Islands

      Islands make me think of buried treasure and pirates; They make me think of jungles and hermits; secret places that might not have been discovered yet. I think of caves and cliffs and the smell of salt water. Many of my stories take place, at least in part, on islands, or on different planets (which are like islands on a much larger scale).
     I lived on an an island for a summer, Isle Royale National Park. It is a wind-blown wilderness with its own composition of hundreds of surrounding tiny islands, each of them with potential secrets. I used to canoe from island to island and give each one a name.

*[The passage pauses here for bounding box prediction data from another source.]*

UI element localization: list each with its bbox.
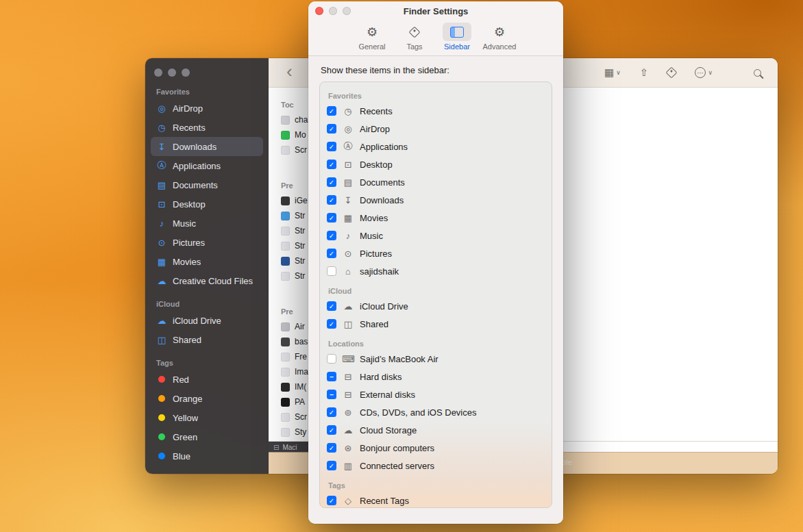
finder-window-controls [151,68,263,77]
checkbox[interactable] [327,266,336,276]
checkbox[interactable]: ✓ [327,213,336,223]
toolbar-search-icon[interactable] [754,69,761,77]
sidebar-item[interactable]: ☁Creative Cloud Files [151,271,263,290]
download-icon: ↧ [342,195,354,205]
row-label: CDs, DVDs, and iOS Devices [360,407,477,418]
sidebar-item[interactable]: ◫Shared [151,330,263,349]
tab-tags[interactable]: Tags [396,23,433,51]
sidebar-item[interactable]: Yellow [151,408,263,427]
sidebar-item[interactable]: ▦Movies [151,252,263,271]
row-label: Shared [360,319,388,329]
sidebar-item[interactable]: ♪Music [151,214,263,233]
settings-row: ✓☁Cloud Storage [327,421,545,439]
checkbox[interactable]: ✓ [327,407,336,417]
sidebar-item-label: Movies [173,257,201,267]
zoom-button[interactable] [182,68,190,77]
advanced-gear-icon: ⚙ [494,25,505,40]
row-label: Cloud Storage [360,425,417,435]
chevron-down-icon: ∨ [708,69,713,76]
minimize-button[interactable] [168,68,176,77]
sidebar-item[interactable]: ⒶApplications [151,156,263,175]
clock-icon: ◷ [156,123,167,133]
sidebar-item-label: Music [173,218,196,229]
checkbox[interactable]: ✓ [327,195,336,205]
checkbox[interactable]: – [327,390,336,399]
settings-content: Show these items in the sidebar: Favorit… [308,56,563,524]
checkbox[interactable]: ✓ [327,443,336,453]
sidebar-item[interactable]: ▤Documents [151,175,263,194]
finder-sidebar: Favorites◎AirDrop◷Recents↧DownloadsⒶAppl… [145,58,269,474]
toolbar-grid-view-icon[interactable]: ▦∨ [604,66,621,79]
sidebar-item[interactable]: Red [151,370,263,389]
minimize-button[interactable] [329,7,337,15]
checkbox[interactable]: ✓ [327,249,336,258]
settings-row: ✓⊛Bonjour computers [327,439,545,457]
checkbox[interactable]: ✓ [327,425,336,435]
toolbar-share-icon[interactable]: ⇧ [640,66,649,79]
sidebar-item-label: Pictures [173,238,205,248]
sidebar-item[interactable]: Blue [151,446,263,466]
checkbox[interactable]: – [327,372,336,381]
settings-row: ✓◇Recent Tags [327,492,545,508]
sidebar-item[interactable]: ↧Downloads [151,137,263,156]
tab-sidebar[interactable]: Sidebar [438,23,475,51]
close-button[interactable] [154,68,162,77]
share-icon: ⇧ [640,66,649,79]
zoom-button[interactable] [343,7,351,15]
row-label: Hard disks [360,372,402,382]
row-label: Movies [360,213,388,223]
checkbox[interactable]: ✓ [327,142,336,151]
checkbox[interactable]: ✓ [327,496,336,505]
bonjour-icon: ⊛ [342,443,354,453]
settings-row: ✓⊙Pictures [327,244,545,262]
document-icon: ▤ [342,177,354,188]
file-name: Str [295,256,305,266]
sidebar-columns-icon [450,27,464,38]
sidebar-item[interactable]: Orange [151,389,263,408]
row-label: sajidshaik [360,266,399,277]
checkbox[interactable]: ✓ [327,461,336,470]
sidebar-item[interactable]: ⊡Desktop [151,194,263,214]
sidebar-item[interactable]: ◎AirDrop [151,99,263,118]
tag-dot [158,414,165,421]
sidebar-item[interactable]: ◷Recents [151,118,263,137]
more-icon: ⋯ [695,67,706,78]
sidebar-item-label: Documents [173,180,218,190]
sidebar-item[interactable]: Green [151,427,263,446]
download-icon: ↧ [156,142,167,152]
sidebar-item[interactable]: ☁iCloud Drive [151,311,263,330]
checkbox[interactable]: ✓ [327,231,336,240]
checkbox[interactable]: ✓ [327,177,336,187]
file-name: Str [295,211,305,220]
file-icon [281,116,290,125]
file-name: Scr [295,412,307,422]
checkbox[interactable]: ✓ [327,319,336,329]
applications-icon: Ⓐ [156,160,167,172]
checkbox[interactable]: ✓ [327,106,336,116]
file-icon [281,322,290,331]
toolbar-more-icon[interactable]: ⋯∨ [695,67,713,78]
file-icon [281,353,290,362]
file-icon [281,383,290,392]
sidebar-item-label: Desktop [173,199,206,210]
toolbar-tag-icon[interactable] [667,68,676,77]
sidebar-item-label: Creative Cloud Files [173,276,253,286]
sidebar-item-label: Red [173,375,189,385]
checkbox[interactable] [327,354,336,364]
checkbox[interactable]: ✓ [327,160,336,169]
file-name: Ima [295,367,308,377]
row-label: Bonjour computers [360,443,434,453]
back-chevron-icon[interactable]: ‹ [286,62,293,80]
tab-general[interactable]: ⚙General [354,23,391,51]
sidebar-item-label: Applications [173,161,221,171]
sidebar-item-label: Green [173,432,197,442]
settings-row: ✓↧Downloads [327,191,545,209]
tab-advanced[interactable]: ⚙Advanced [481,23,518,51]
close-button[interactable] [315,7,323,15]
checkbox[interactable]: ✓ [327,124,336,134]
sidebar-section-title: Tags [151,359,263,367]
row-label: Downloads [360,195,404,205]
row-label: Desktop [360,160,393,170]
checkbox[interactable]: ✓ [327,301,336,311]
sidebar-item[interactable]: ⊙Pictures [151,233,263,252]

A favorite author and illustrator of mine named Tove Jansson responded to a letter I wrote to her in 1977. (She is the only author I have ever received a letter from, and I remember writing to all my favorite authors.) She wrote to me on a card that showed a tiny island in the Gulf of Finland, and wrote, “This is the island where I live five months a year. It looks rather forbidding but is full of wild flowers. You should see the storms out there in the middle of the Finnish Gulf – Splendid. The signal mast blew down last spring. Now I am in town again and miss the loneliness.”   
   
    This is an unfinished map I drew in 1988 of the Adriatic Sea where Boris, Stefanie, and I sailed. Roderich is the name of the boat. That summer we sailed along the coast of what used to be Yugoslavia, weaving our way through the islands, waving at times to people on shore or in boats. We moored the boat in the evenings in island harbors, and explored small villages. One evening a dozen or so children scrambled down to the dock for a view of a shark, which they pointed out to us with great pride, as though they had produced it themselves. The language barriers were easily overcome as we all shared the excitement of this rare sight. I remember the joy of every new island we encountered, and a sadness with every island we left behind
     This is Tove Jansson’s island. I have saved the letter for thirty-four years.